Available data
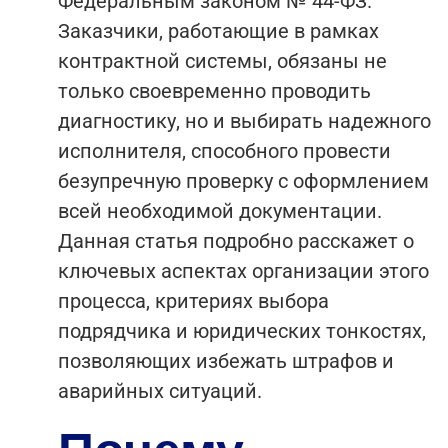
Федеральным законом № 44-ФЗ.
Заказчики, работающие в рамках
контрактной системы, обязаны не
только своевременно проводить
диагностику, но и выбирать надежного
исполнителя, способного провести
безупречную проверку с оформлением
всей необходимой документации.
Данная статья подробно расскажет о
ключевых аспектах организации этого
процесса, критериях выбора
подрядчика и юридических тонкостях,
позволяющих избежать штрафов и
аварийных ситуаций.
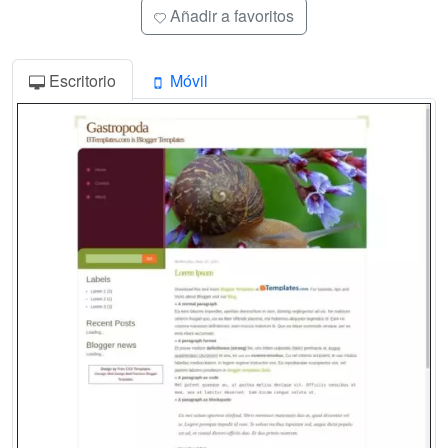
Añadir a favoritos
Escritorio
Móvil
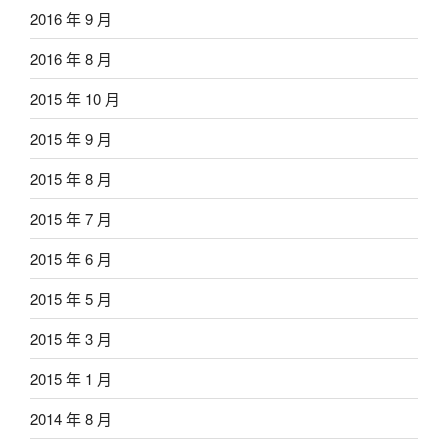
2016 年 9 月
2016 年 8 月
2015 年 10 月
2015 年 9 月
2015 年 8 月
2015 年 7 月
2015 年 6 月
2015 年 5 月
2015 年 3 月
2015 年 1 月
2014 年 8 月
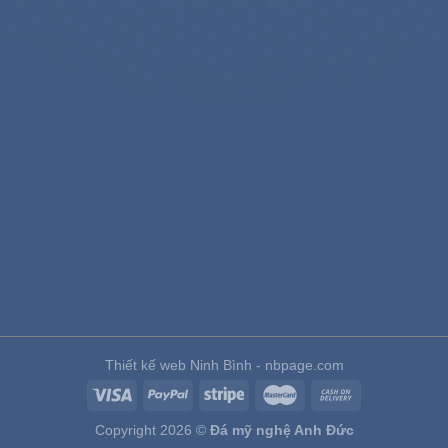
Thiết kế web Ninh Bình - nbpage.com
Copyright 2026 ©
Đá mỹ nghệ Anh Đức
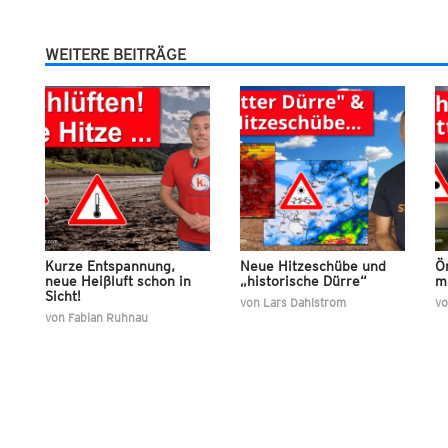
WEITERE BEITRÄGE
Kurze Entspannung,
Neue Hitzeschübe und
Ör
neue Heißluft schon in
„historische Dürre“
m
Sicht!
von
Lars Dahlstrom
v
von
Fabian Ruhnau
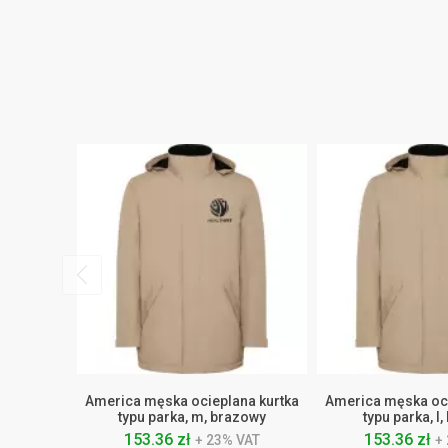
America męska ocieplana kurtka
America męska oci
typu parka, m, brazowy
typu parka, l
153.36 zł
153.36 zł
+ 23% VAT
+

What the task asks
Scan the records above, count the lines with "męska" in them, and give only the number.

Result of the exercise
2